All ports that have been approached are positive and are keen to assist in the GLA eLoran implementations. eLoran noise surveys have been performed at all ports and locations for all DLoran reference stations have been found.
The Port of Dover has prototype eLoran up and running and has demonstrated 12.5-meter (95 percent) accuracy during the limited validation performed so far; however, further validation continues aboard the Spirit of Britain ferry.
The Thames Estuary ASF Survey has been performed, and 8-meter (95 percent) accuracy has been demonstrated in the area. The River Humber and its approaches have also been surveyed with validation in progress.
IOC-level DLoran reference stations should be available mid-2014, ready for installation.

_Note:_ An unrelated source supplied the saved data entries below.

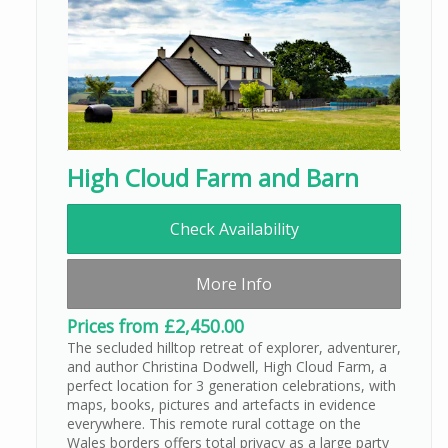
High Cloud Farm and Barn
Check Availability
More Info
Prices from £2,450.00
The secluded hilltop retreat of explorer, adventurer,
and author Christina Dodwell, High Cloud Farm, a
perfect location for 3 generation celebrations, with
maps, books, pictures and artefacts in evidence
everywhere. This remote rural cottage on the
Wales borders offers total privacy as a large party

The methods and processes employed during this work will be proposed for inclusion within the next version of the eLoran receiver Minimum Performance Specification as determined by Radio Technical Commission for Maritime Services (RTCM) Special Committee 27. These include techniques and algorithms used for ASF measurement processing, the preferred ASF file format, guidelines on the usage of ASF data, and integrity computation.
The GLA acknowledge the assistance of the crew of THV Alert, the Dover Harbour Board, Peel Ports (Medway), Associated British Ports (Humber), Aberdeen Harbour Authority, Forth Ports, PD Ports (Middlesbrough).
This article is based on a presentation made at the Institute of Navigation International Technical Meeting, January 2013, in San Diego, California.
Paul Williams is a principal development engineer with the Research and Radionavigation Directorate of the GLA, and technical lead of the GLA’s eLoran Work Programme, responsible for the ongoing roll-out of the GLA’s eLoran Initial Operational Capability (IOC). He holds a Ph.D. in electronic engineering from the University of Wales.
Chris Hargreaves is is a research and development engineer with the Research and Radionavigation Directorate Directorate of the GLA. His work focuses on eLoran in measurement trials, software development, and data analysis. He holds a masters’ degrees in mathematics and physics from the University of Durham and in navigation technology from the University of Nottingham.